This week’s list of data news highlights covers November 4-10, 2017, and includes articles about an AI system that can read research papers to aid materials fabrication and a program to make quantum computers more reliable.
Researchers at the Dana-Farber Cancer Institute and Brigham and Women’s Hospital have developed a non-invasive test that uses genetic sequencing and machine learning to diagnose ovarian cancer with 91.3 percent accuracy. Ovarian cancer is traditionally difficult to detect before symptoms appear, but at that point the cancer can already be in its latter stages, making ovarian cancer particularly dangerous. The researchers’ test analyzes genetic defects caused by many ovarian cancers called microRNAs, which can appear in blood before symptoms develop, and then uses a machine learning algorithm to detect the presence of specific microRNAs in a patient’s blood.
Ford has developed a hat designed for truck drivers called SafeCap that uses sensors to track wearers’ head movements and alerts wearers if it appears they are falling asleep while driving. SafeCap contains a gyroscope that can detect movement patterns indicating wearers are fatigued, and uses sound, light, and vibration to warn drivers and call their attention back to driving.

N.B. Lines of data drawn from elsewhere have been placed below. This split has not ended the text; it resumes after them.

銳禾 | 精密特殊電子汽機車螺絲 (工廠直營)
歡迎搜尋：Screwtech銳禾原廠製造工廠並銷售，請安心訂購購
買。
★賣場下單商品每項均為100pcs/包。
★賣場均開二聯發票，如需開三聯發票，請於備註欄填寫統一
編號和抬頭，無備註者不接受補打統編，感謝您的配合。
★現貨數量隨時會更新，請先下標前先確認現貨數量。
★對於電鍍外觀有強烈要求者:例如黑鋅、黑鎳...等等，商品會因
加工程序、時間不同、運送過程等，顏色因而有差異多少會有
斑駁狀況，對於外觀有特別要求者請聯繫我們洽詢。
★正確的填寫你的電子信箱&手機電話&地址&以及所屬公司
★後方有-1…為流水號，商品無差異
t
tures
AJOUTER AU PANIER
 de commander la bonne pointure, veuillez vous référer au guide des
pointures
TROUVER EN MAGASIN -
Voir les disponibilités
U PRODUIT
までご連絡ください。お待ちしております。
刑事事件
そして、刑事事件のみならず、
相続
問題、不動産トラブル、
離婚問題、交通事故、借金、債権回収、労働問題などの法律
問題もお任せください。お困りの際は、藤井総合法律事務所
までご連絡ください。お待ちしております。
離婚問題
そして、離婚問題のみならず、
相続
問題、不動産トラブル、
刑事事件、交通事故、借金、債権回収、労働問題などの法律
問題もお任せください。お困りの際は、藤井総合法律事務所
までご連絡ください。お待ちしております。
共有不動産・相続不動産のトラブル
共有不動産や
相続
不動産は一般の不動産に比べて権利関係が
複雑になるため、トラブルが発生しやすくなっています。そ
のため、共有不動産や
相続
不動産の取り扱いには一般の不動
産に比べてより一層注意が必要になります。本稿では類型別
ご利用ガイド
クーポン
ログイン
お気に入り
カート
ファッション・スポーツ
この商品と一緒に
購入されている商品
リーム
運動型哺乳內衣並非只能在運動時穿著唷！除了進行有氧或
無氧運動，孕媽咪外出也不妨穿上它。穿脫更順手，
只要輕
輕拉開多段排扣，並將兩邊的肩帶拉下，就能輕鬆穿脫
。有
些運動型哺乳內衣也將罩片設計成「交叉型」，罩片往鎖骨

A group of researchers from the Massachusetts Institute of Technology, the University of Massachusetts at Amherst, and the University of California at Berkeley have developed an AI system that can analyze research papers and extract information about how to produce particular materials. The system identifies paragraphs in research papers containing materials recipes and classifies key words in the recipe, including the kinds of equipment involved, quantities, and operating conditions. In tests, the system could identify recipe paragraphs with 99 percent accuracy and correctly classify the parts of recipes with 86 percent accuracy.
Blind athlete Simon Wheatcroft successfully completed the New York Marathon with assistance from wearable technology from startup WearWorks that provided Wheatcroft with detailed navigation cues through haptic feedback. WearWorks developed a bracelet called the Wayband that links with a user’s smartphone and uses its GPS to create a model of the race route. When Wayband detects the wearer is veering off course, it will vibrate in different patterns to signal which corrective action to take, such as two long vibrations to signal a right turn. WearWorks also provided Wheatcroft with a wearable device called the Tortoise that uses ultrasonic sound waves to detect nearby objects, such as another runner, and vibrates to provide warning when these objects get too close.

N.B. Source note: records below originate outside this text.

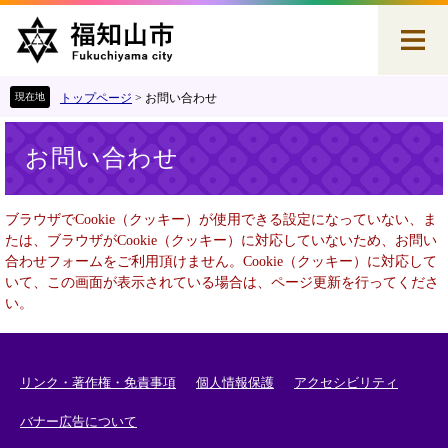
ペ
メ
ー
ニ
ジ
ュ
の
ー
先
を
トップページ
>
お問い合わせ
頭
飛
本
で
ば
お問い合わせ
文
す
し
。
て
本
ブラウザでCookie（クッキー）が使用できる設定になっていない、ま
文
たは、ブラウザがCookie（クッキー）に対応していないため、お問い
へ
合わせフォームをご利用頂けません。Cookie（クッキー）に対応して
いて、この画面が表示されている場合は、ページ更新を行ってくださ
い。
リンク・著作権・免責事項
個人情報保護
アクセシビリティ
バナー広告について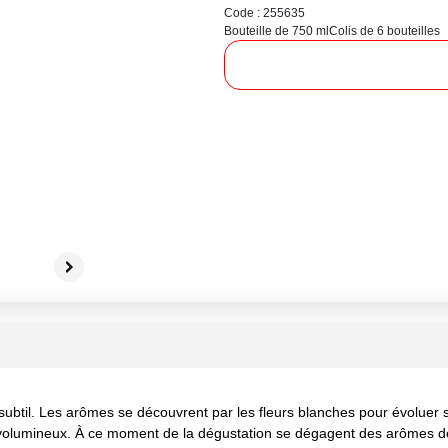
Code : 255635
Bouteille de 750 ml
Colis de 6 bouteilles
 subtil. Les arômes se découvrent par les fleurs blanches pour évolue
sez volumineux. À ce moment de la dégustation se dégagent des arômes 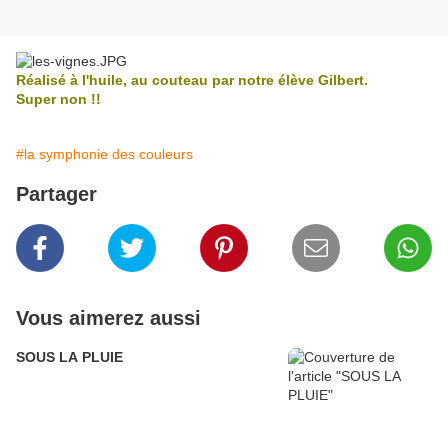
Réalisé à l'huile, au couteau par notre élève Gilbert.
Super non !!
#la symphonie des couleurs
Partager
Vous aimerez aussi
SOUS LA PLUIE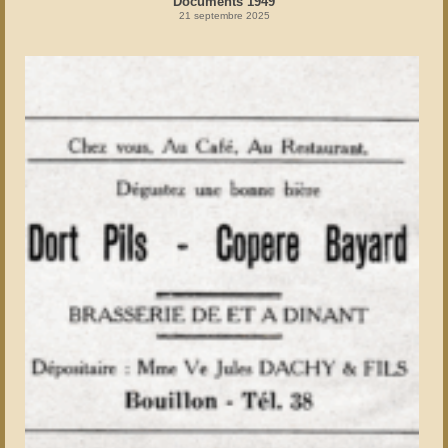
Documents 1949
21 septembre 2025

Researchers at the Institute of Cancer Research, London, have developed an analytical technique that uses AI to predict how sensitive prostate cancer patients will be to the side effects of prostate radiotherapy. Because radiotherapy can affect people differently, patients regularly receive either too high a dose, which increases the risk of side effects, or too low a dose, which avoids side effects but reduces the effectiveness of the treatment in the process. By better understanding the likelihood a patient will experience side effects, this technique could eventually lead to more personalized radiotherapy treatments that minimize the risk of side effects and are more likely to be effective.

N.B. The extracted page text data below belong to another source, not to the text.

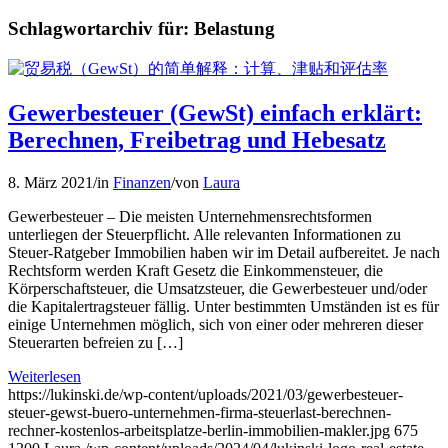
Schlagwortarchiv für:
Belastung
Gewerbesteuer (GewSt) einfach erklärt:
Berechnen, Freibetrag und Hebesatz
8. März 2021
/
in
Finanzen
/
von
Laura
Gewerbesteuer – Die meisten Unternehmensrechtsformen
unterliegen der Steuerpflicht. Alle relevanten Informationen zu
Steuer-Ratgeber Immobilien haben wir im Detail aufbereitet. Je nach
Rechtsform werden Kraft Gesetz die Einkommensteuer, die
Körperschaftsteuer, die Umsatzsteuer, die Gewerbesteuer und/oder
die Kapitalertragsteuer fällig. Unter bestimmten Umständen ist es für
einige Unternehmen möglich, sich von einer oder mehreren dieser
Steuerarten befreien zu […]
Weiterlesen
https://lukinski.de/wp-content/uploads/2021/03/gewerbesteuer-
steuer-gewst-buero-unternehmen-firma-steuerlast-berechnen-
rechner-kostenlos-arbeitsplatze-berlin-immobilien-makler.jpg
675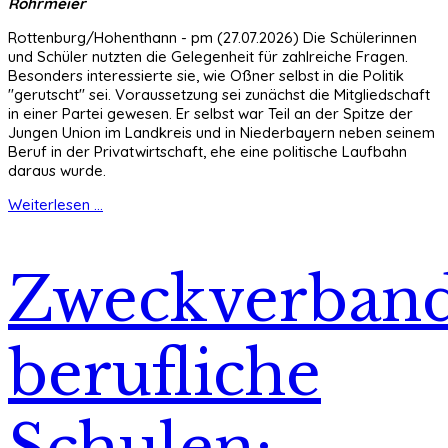
Rohrmeier
Rottenburg/Hohenthann - pm (27.07.2026) Die Schülerinnen
und Schüler nutzten die Gelegenheit für zahlreiche Fragen.
Besonders interessierte sie, wie Oßner selbst in die Politik
"gerutscht" sei. Voraussetzung sei zunächst die Mitgliedschaft
in einer Partei gewesen. Er selbst war Teil an der Spitze der
Jungen Union im Landkreis und in Niederbayern neben seinem
Beruf in der Privatwirtschaft, ehe eine politische Laufbahn
daraus wurde.
Weiterlesen ...
Zweckverban
berufliche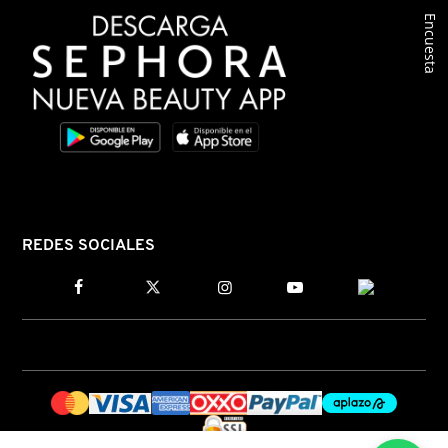
Encuesta
REDES SOCIALES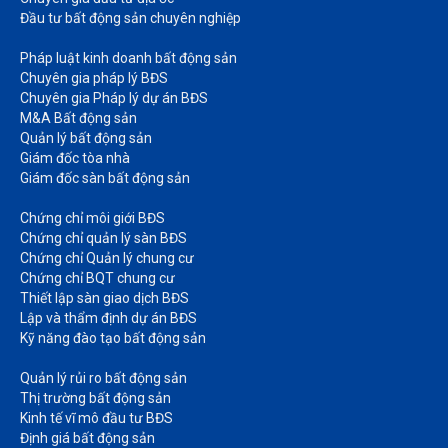
Đầu tư bất động sản chuyên nghiệp
Pháp luật kinh doanh bất động sản​
Chuyên gia pháp lý BĐS
Chuyên gia Pháp lý dự án BĐS
M&A Bất động sản​
Quản lý bất động sản
Giám đốc tòa nhà​
Giám đốc sàn bất động sản
Chứng chỉ môi giới BĐS​
Chứng chỉ quản lý sàn BĐS
Chứng chỉ Quản lý chung cư​
Chứng chỉ BQT chung cư​
Thiết lập sàn giao dịch BĐS​
Lập và thẩm định dự án BĐS​
Kỹ năng đào tạo bất động sản​
Quản lý rủi ro bất động sản​
Thị trường bất động sản​
Kinh tế vĩ mô đầu tư BĐS​
Định giá bất động sản​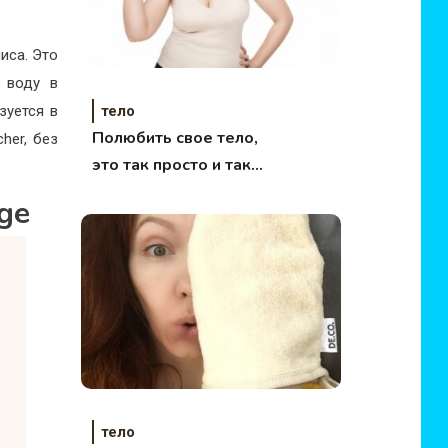
иса. Это
ь воду в
зуется в
тело
Полюбить свое тело,
her, без
это так просто и так
приятно!
ge
тело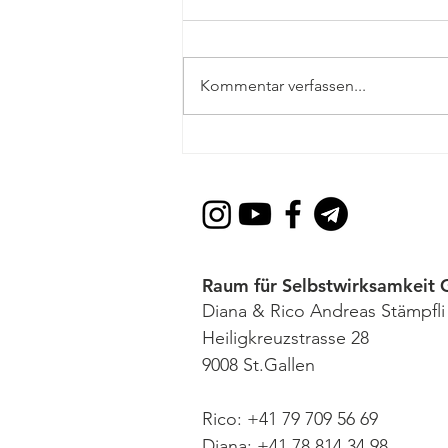
Kommentar verfassen...
Vom Wut-Ausbruch zum Mut-
Ausbruch — was die Wut
deines Kindes wirklich sagen
will
Raum für Selbstwirksamkeit
Diana & Rico Andreas Stämpfli
Heiligkreuzstrasse 28
9008 St.Gallen
Rico: +41 79 709 56 69
Diana: +41 78 814 34 98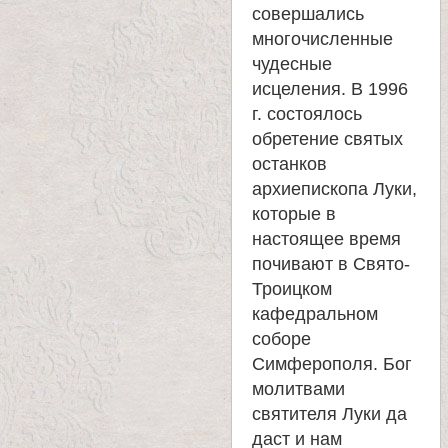
совершались
многочисленные
чудесные
исцеления. В 1996
г. состоялось
обретение святых
останков
архиепископа Луки,
которые в
настоящее время
почивают в Свято-
Троицком
кафедральном
соборе
Симферополя. Бог
молитвами
святителя Луки да
даст и нам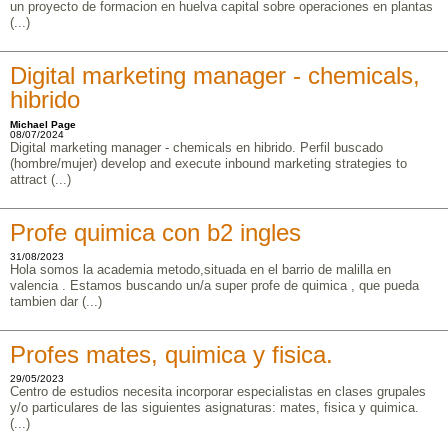
un proyecto de formacion en huelva capital sobre operaciones en plantas
(...)
Digital marketing manager - chemicals,
hibrido
Michael Page
08/07/2024
Digital marketing manager - chemicals en hibrido. Perfil buscado
(hombre/mujer) develop and execute inbound marketing strategies to
attract (...)
Profe quimica con b2 ingles
31/08/2023
Hola somos la academia metodo,situada en el barrio de malilla en
valencia . Estamos buscando un/a super profe de quimica , que pueda
tambien dar (...)
Profes mates, quimica y fisica.
29/05/2023
Centro de estudios necesita incorporar especialistas en clases grupales
y/o particulares de las siguientes asignaturas: mates, fisica y quimica.
(...)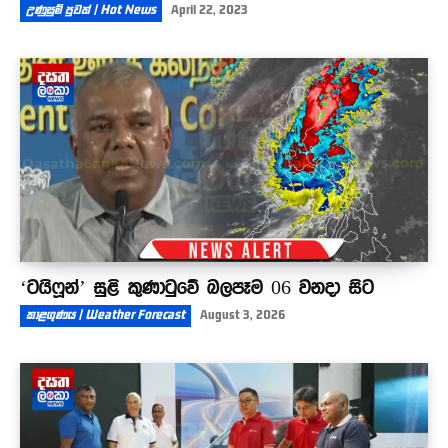
උණුසුම් පුවත් | Hot News
April 22, 2023
‘ටයිෆූන්’ සුළි කුණාටුවේ බලපෑම 06 වනදා සිට
කාළගුණය | Weather Forecast
August 3, 2026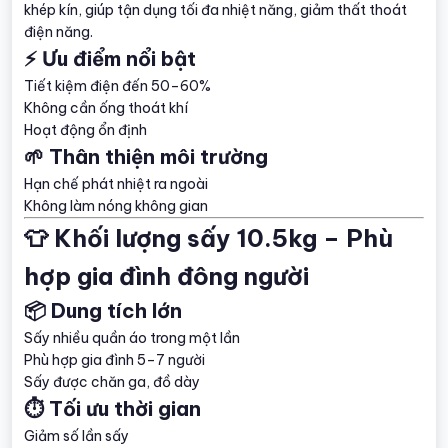
khép kín, giúp tận dụng tối đa nhiệt năng, giảm thất thoát
điện năng.
⚡ Ưu điểm nổi bật
Tiết kiệm điện đến 50–60%
Không cần ống thoát khí
Hoạt động ổn định
🌱 Thân thiện môi trường
Hạn chế phát nhiệt ra ngoài
Không làm nóng không gian
👕 Khối lượng sấy 10.5kg – Phù
hợp gia đình đông người
📦 Dung tích lớn
Sấy nhiều quần áo trong một lần
Phù hợp gia đình 5–7 người
Sấy được chăn ga, đồ dày
⏱️ Tối ưu thời gian
Giảm số lần sấy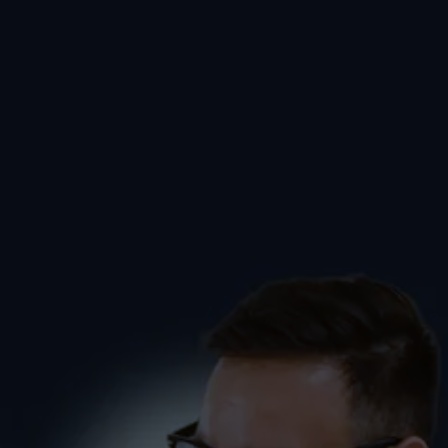
Spruch 04 – Fitness-Flat
Bodensee
FITNESS
SCHÜLER
SINGLES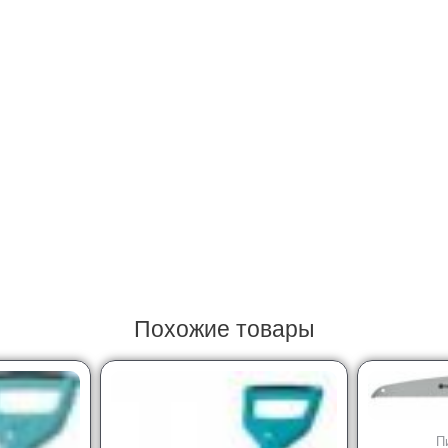
Похожие товары
П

The U.S. National Institutes of Health’s (NIH) precision medicine initiative, called the All of Us Research Program, will trial the use of wearables made by FitBit to study how to best incorporate the biometric data it collects into its planned million-person search cohort. NIH will distribute 10,000 FitBit devices to a representative sample of volunteer participants to collect data about wearer’s physical activity, heart rate, sleep patterns, and other biometric activity for one year.
Researchers at IBM, the University of Maryland, and Georgia Tech have developed a program for quantum computers that can detect when data has become corrupted, which can cause errors and make quantum computing analysis unreliable. Normal computers use duplicated data to detect and fix errors by reconstructing corrupted data based on uncorrupted data elsewhere on the machine. With quantum computers, duplicating a quantum state requires measurement, but measuring them loses information, making traditional error correction approaches ineffective. The researchers’ program uses qubits to recognize erroneous data and automatically change the state of other qubits to correct this information while the computer operates. The program reduces the error rate of quantum programs from between 10 and 15 percent down to 0.1 percent.
Uber’s artificial intelligence lab has made Pyro, a programming language it built to develop AI applications, publicly available as open source. Uber designed Pyro to perform an analytical technique called deep probabilistic modeling that combines deep learning and another statistical technique called Bayesian modeling, making it well suited for dealing with models with high levels of uncertainty.
A startup called Embodied Intelligence is developing a system to train smart manufacturing robots by having them observe and learn from humans controlling them in virtual reality. The system will use virtual reality headsets to allow humans to operate a robot while it collects data about their actions, such as grasping and assembling complex objects, to serve as training data.
Ukrainian startup Let’s Enhance has created photo enhancing software that uses machine learning to upscale low-resolution images to make them appear to be high-resolution. The software, which people can access for free online, enhances images in three steps. First, it identifies and removes artifacts caused by the low resolution, such as jagged lines. Then, it sharpens the image while preserving details and maintaining the edges of the image content. Finally, it tries to identify the contents of the image and find similar examples in a database so it can add in details that might not have been captured in the original image.